Exercise prompt:
Reproduce exactly, from the data that follows, the line with "распродажи, Дубаи является", the line with "торговым центрам и", and every line that lies between them.

[Collected data]

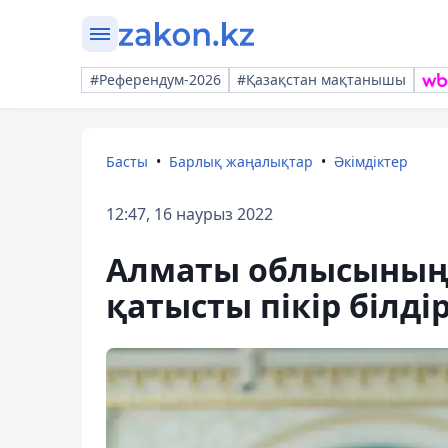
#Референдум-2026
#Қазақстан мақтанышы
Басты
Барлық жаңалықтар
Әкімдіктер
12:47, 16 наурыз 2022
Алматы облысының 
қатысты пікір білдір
...
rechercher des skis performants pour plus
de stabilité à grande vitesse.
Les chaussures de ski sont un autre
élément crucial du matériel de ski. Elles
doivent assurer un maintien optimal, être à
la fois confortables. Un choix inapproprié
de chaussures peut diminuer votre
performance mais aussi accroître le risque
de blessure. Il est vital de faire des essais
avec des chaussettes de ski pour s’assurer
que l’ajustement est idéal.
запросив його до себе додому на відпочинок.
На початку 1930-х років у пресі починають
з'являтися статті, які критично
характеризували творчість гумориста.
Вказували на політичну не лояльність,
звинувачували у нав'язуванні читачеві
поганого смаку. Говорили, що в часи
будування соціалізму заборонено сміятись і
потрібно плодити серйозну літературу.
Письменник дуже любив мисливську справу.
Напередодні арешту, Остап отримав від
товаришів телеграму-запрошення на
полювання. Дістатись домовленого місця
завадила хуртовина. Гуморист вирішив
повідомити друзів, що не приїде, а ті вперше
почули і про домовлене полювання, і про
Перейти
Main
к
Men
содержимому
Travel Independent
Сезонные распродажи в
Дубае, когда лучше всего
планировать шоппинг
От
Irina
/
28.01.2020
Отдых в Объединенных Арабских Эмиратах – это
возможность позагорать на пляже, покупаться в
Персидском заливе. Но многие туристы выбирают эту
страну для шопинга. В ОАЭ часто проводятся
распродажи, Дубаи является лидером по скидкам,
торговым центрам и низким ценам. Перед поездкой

Answer section:
распродажи, Дубаи является лидером по скидкам,
торговым центрам и низким ценам. Перед поездкой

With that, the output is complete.